These days, it seems like there’s nothing bacteria can’t do. It can cure nasty diarrheal infections through a trendy fecal transplant. It can help heal leaky guts. And now, research is showing that it can even clear your skin.
That might seem counterintuitive to anyone who’s been prescribed rounds of acne-fighting antibiotics by their dermatologist. But some derms are now prescribing probiotics alongside the antibiotics.

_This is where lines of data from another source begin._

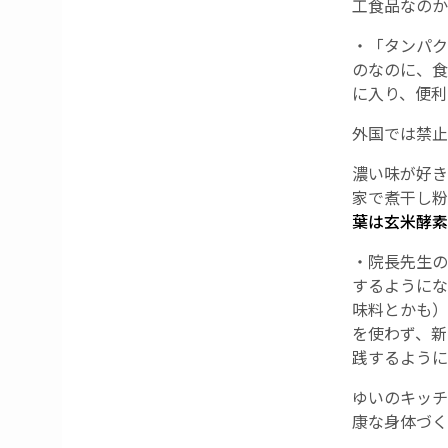
工食品なのか
・「タンパク
のなのに、食
に入り、便利
外国では禁止
濃い味が好き
家で煮干し粉
葉は玄米酵素
・院長先生の
するようにな
味料とかも）
を使わず、新
践するように
ゆいのキッチ
康な身体づく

This pairing can help calm antibiotics’ negative side effects, like yeast infections—but they may also have an unintended benefit for acne sufferers, said Dr. Whitney Bowe, a New York-based dermatologist and researcher.
“After they’d finish the antibiotics, my patients would come back and say they were still taking the probiotics, because they were really helping their skin clear up,” she said.
How do probiotics pack such acne-healing power? Digestion is affected by stress, anxiety, and a low-fiber, high-processed diet, which shifts our inner microbial colonies for the worse.
“When that happens, levels of system-wide inflammation are increased,” Bowe said, including in the skin. “By taking oral probiotic supplements or by eating probiotics in your diet, you can theoretically restore a healthy environment in your gut and keep the skin from getting inflamed.”
This gut-skin connection isn’t a new idea: In 1961, a case report found that of 300 acne patients given a probiotic, 80 percent had clinical improvement. But the notion has captured a lot more attention lately.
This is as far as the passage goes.